The library provides a function, `prospect :: Free f a -> (Maybe a, [f ()])`,
which can probe the depths of a free monad, finding as many `f` constructors as
it can before the monad branches dynamically.

Be careful when inspecting the `f ()`s, if any of them depend on variables bound
in the monad, they will leak exceptions when you are least expecting them.

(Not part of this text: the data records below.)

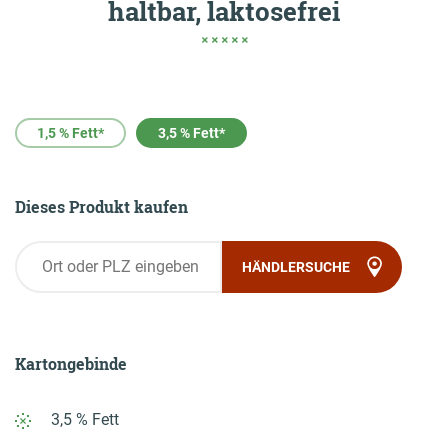
haltbar, laktosefrei
Rezepte
ZUM LOGIN BEREICH
1,5 % Fett*
3,5 % Fett*
Einkaufen
Dieses Produkt kaufen
Jobs & Karriere
HÄNDLERSUCHE
Onlineshop
Wissenswertes
Kartongebinde
Kontakt
3,5 % Fett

It's
a good idea to run your `f ()`s through `ensure :: Alternative m => a -> m a`
after you've scrutinized their constructors.


## Example

`prospect` can be used to perform a best-effort static analysis of a free monad:

```haskell
data Pattern a
  = Cont (Bool -> a)
  | Action Int a
  deriving (Functor, Generic1)


cont :: MonadFree Pattern m => m Bool
cont = liftF $ Cont id


action :: MonadFree Pattern m => Int -> m ()
action i = liftF $ Action i ()


success :: (Maybe String, [Pattern ()]
success = prospect $ do
  a <- cont
  action 1
  pure "success"
-- success = (Just "success", [Cont (const ()), Action 1 ()])


failure :: (Maybe String, [Pattern ()]
failure = prospect $ do
  a <- cont
  action 1
  if a  -- static analysis ends here, as it would require branching on the
        -- result of a monadic action
    then action 2
    else action 3
  action 4
  pure "failure"
-- failure = (Nothing, [Cont (const ()), Action 1 ()])
```

In these examples, we can continue analyzing a `Free Pattern` monad until
the result of its `Cont` continuation is forced.